We continued seeing an IBCLC who was very experienced in working
with restricted and tied babies. We saw
a chiropractor. I did baby massage every night and tried to nurse him while he
was completely relaxed. We started OMT
(Osteopathic Manipulative Therapy), driving an hour each way once a week to try
and address underlying tensions and restrictions that were possibly preventing
his revisions from being as productive as they should have been. I stopped
doing the stretches on his tongue after significant scar tissue became
apparent. The mechanics of his breastfeeding weren’t improving. He didn’t want to nurse unless he was asleep
or just waking up. I had to go to great
lengths to get him to sleep since he often was not satiated and was tense. His
latch was shallow. He swallowed lots of air. His tongue clicked as he wasn’t
able to maintain suction. I continued to struggle with clogged ducts and bouts
of mastitis.
I sought the opinion of another dentist who thought that Jude
needed yet another revision.
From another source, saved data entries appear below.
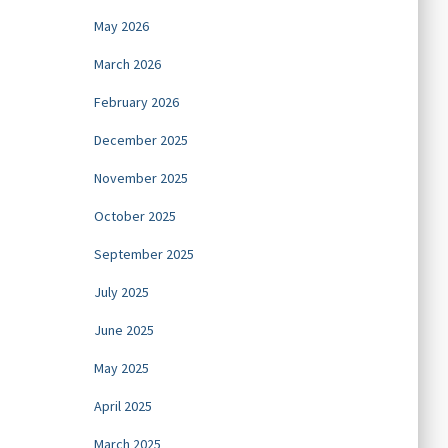
May 2026
March 2026
February 2026
December 2025
November 2025
October 2025
September 2025
July 2025
June 2025
May 2025
April 2025
March 2025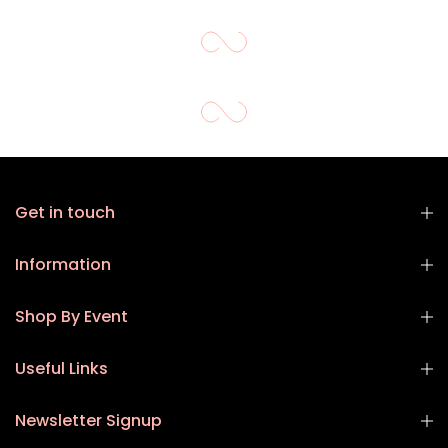
Get in touch
Information
Shop By Event
Useful Links
Newsletter Signup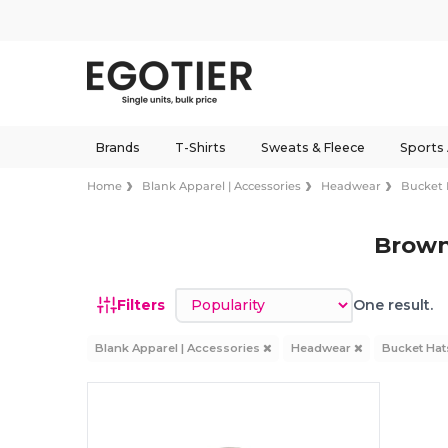
Brands
T-Shirts
Sweats & Fleece
Sports
Home
Blank Apparel | Accessories
Headwear
Bucket 
Brown
Sort by
Filters
One result.
Blank Apparel | Accessories
Headwear
Bucket Ha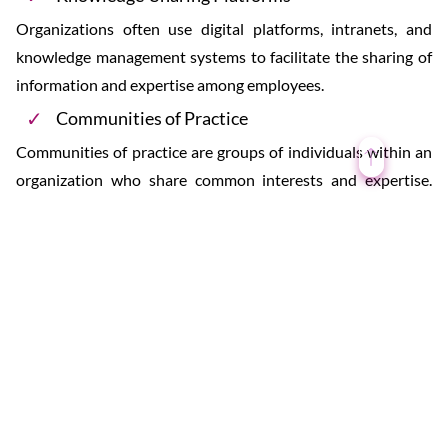
Organizations often use digital platforms, intranets, and
knowledge management systems to facilitate the sharing of
information and expertise among employees.
Communities of Practice
Communities of practice are groups of individuals within an
organization who share common interests and expertise.
They provide a forum for members to exchange knowledge
and learn from each other.
Succession Planning
In businesses and organizations, succession planning
involves identifying and preparing individuals to take over
key roles and responsibilities as experienced employees
retire or move on.
Cross-Functional Teams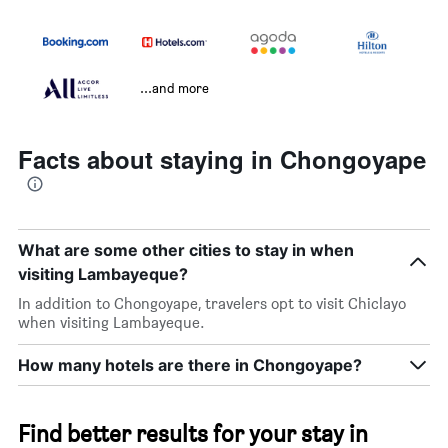
...and more
Facts about staying in Chongoyape
What are some other cities to stay in when
visiting Lambayeque?
In addition to Chongoyape, travelers opt to visit Chiclayo
when visiting Lambayeque.
How many hotels are there in Chongoyape?
Find better results for your stay in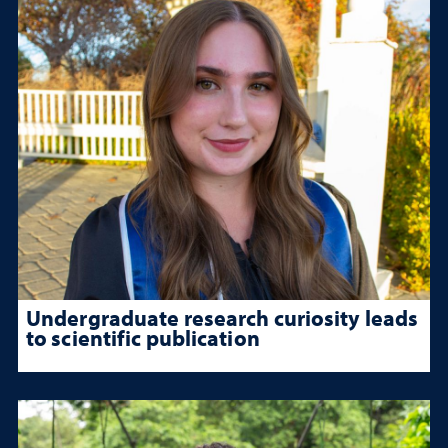
Undergraduate research curiosity leads
to scientific publication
So between
3-4 months old, his tongue was cut again.
This time, I noticed slight improvement.
We decided not to do any stretches after this procedure. They hadn’t helped with the previous ones,
and it seemed like anything that was going to make Jude more averse to or
traumatized by things in his mouth was not a good idea. We continued seeing lactation specialists and
going for bodywork. The improvement
wasn’t enough though. I felt like our
entire day, every day, revolved around creating the perfect environment to coax
Jude to nurse. I was pumping multiple times a day to cue my body to keep making
the milk he wasn’t strong enough to tell it to continue making himself. He wouldn’t and couldn’t take a bottle. Formula
was not an option, for many reasons; for us personal conviction, cost, food
allergies. I knew this was not how it was supposed to be. It HAD to get better. I had come to terms with the fact that it
would never be easy; heck, it might always be a struggle! But, it had to get
better; it had to become functional so I could function.
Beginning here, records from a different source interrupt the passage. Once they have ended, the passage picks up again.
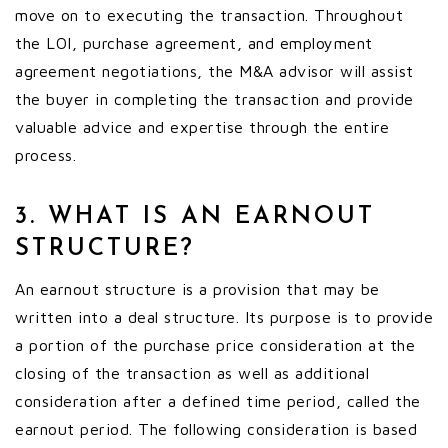
move on to executing the transaction. Throughout
the LOI, purchase agreement, and employment
agreement negotiations, the M&A advisor will assist
the buyer in completing the transaction and provide
valuable advice and expertise through the entire
process.
3. WHAT IS AN EARNOUT
STRUCTURE?
An earnout structure is a provision that may be
written into a deal structure. Its purpose is to provide
a portion of the purchase price consideration at the
closing of the transaction as well as additional
consideration after a defined time period, called the
earnout period. The following consideration is based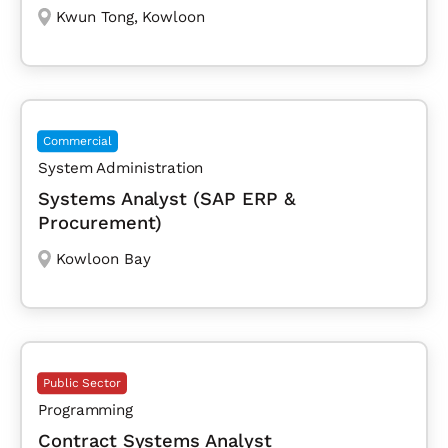
Kwun Tong
,
Kowloon
Commercial
System Administration
Systems Analyst (SAP ERP &
Procurement)
Kowloon Bay
Public Sector
Programming
Contract Systems Analyst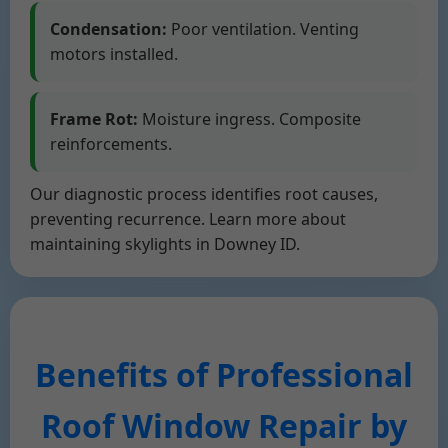
Condensation:
Poor ventilation. Venting
motors installed.
Frame Rot:
Moisture ingress. Composite
reinforcements.
Our diagnostic process identifies root causes,
preventing recurrence. Learn more about
maintaining skylights in Downey ID.
Benefits of Professional
Roof Window Repair by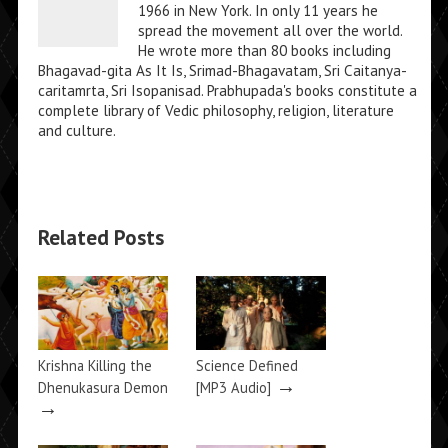
1966 in New York. In only 11 years he
spread the movement all over the world.
He wrote more than 80 books including
Bhagavad-gita As It Is, Srimad-Bhagavatam, Sri Caitanya-
caritamrta, Sri Isopanisad. Prabhupada's books constitute a
complete library of Vedic philosophy, religion, literature
and culture.
Related Posts
Krishna Killing the
Science Defined
→
Dhenukasura Demon
[MP3 Audio]
→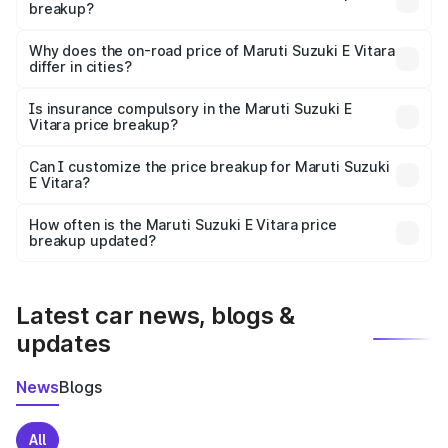
breakup?
The price breakup includes ex-showroom price, RTO
charges, insurance, road tax, handling fees, and optional
Why does the on-road price of Maruti Suzuki E Vitara
differ in cities?
accessories.
On-road prices vary due to differences in state RTO
charges, taxes, and insurance costs.
Is insurance compulsory in the Maruti Suzuki E
Vitara price breakup?
Yes, at least third-party insurance is mandatory in India,
Can I customize the price breakup for Maruti Suzuki
E Vitara?
and it is included in the on-road price breakup.
Yes, you can choose add-ons like extended warranty,
accessories, or different insurance plans, which will adjust
How often is the Maruti Suzuki E Vitara price
the final breakup.
breakup updated?
We update price breakup details regularly to reflect the
latest market prices, taxes, and offers.
Latest car news, blogs &
updates
News
Blogs
All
I sought out one more provider in a last ditch attempt to attain
some improvement. We drove over an hour
to him and spent pretty much every last dime of our savings to have a final
procedure done. When he was just 5 months and one week old, his tongue was
lasered for the fourth time. I was
desperately hoping for hope and praying that, if there was none, God would give
me the strength to keep on keeping on as we were.
One week later, Jude nursed to sleep. I cried. Breastfeeding had been a tense, anxious
struggle for so long, and at last, he relaxed.
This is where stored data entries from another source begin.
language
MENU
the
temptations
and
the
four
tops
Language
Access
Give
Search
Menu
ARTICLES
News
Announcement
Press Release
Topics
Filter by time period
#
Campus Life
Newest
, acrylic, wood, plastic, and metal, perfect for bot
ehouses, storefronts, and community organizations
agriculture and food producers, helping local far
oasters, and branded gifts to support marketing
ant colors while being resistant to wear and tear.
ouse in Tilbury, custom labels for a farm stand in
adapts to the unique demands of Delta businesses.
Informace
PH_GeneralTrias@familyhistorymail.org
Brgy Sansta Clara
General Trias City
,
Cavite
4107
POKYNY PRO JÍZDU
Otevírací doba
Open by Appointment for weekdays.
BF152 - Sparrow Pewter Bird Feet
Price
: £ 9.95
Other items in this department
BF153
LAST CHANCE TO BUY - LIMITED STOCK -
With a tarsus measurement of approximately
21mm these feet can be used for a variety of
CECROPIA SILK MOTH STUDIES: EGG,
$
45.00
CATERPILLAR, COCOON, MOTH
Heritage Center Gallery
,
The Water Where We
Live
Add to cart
He fell asleep nursing. It wasn’t
instant and dramatic improvement after that, but he slowly but surely grew more
efficient and more relaxed; the rest of us followed. He started gaining weight again. I gradually weaned him off the complicated
routine of wrapping him and bouncing him on an exercise ball then rocking him
while he nursed, and I was able to lay with him or just sit still and feed
him. We finished a few weeks of gentle
stretches. We spaced out his OMT visits and were eventually able to stop. We found our normal.
With Jude, it was a pilgrimage, “a journey, especially a long
one, made to some sacred place as an act of devotion.” The breastfeeding relationship between a
mother and child is more than a physical one; it’s emotional and spiritual. We found our normal, for us, our sacred
place. I had mourned the relationship I
expected, the “normals” I had with his sister.
I had grieved what I hoped for and thought it “should” be. But we found our sacred space. And to this day, going strong at 16 months, I
celebrate the quiet, still, relaxed moments where he smiles at me while he
nurses just as I do the wiggly, uncomfortable moments where he paws at me for a
quick drink or runs to me for comfort at the breast after falling down. I
treasure his growth because it has been such a journey to sustain him. His latch still looks less than ideal. It’s
not textbook perfect, but it’s functional. And it’s sacred.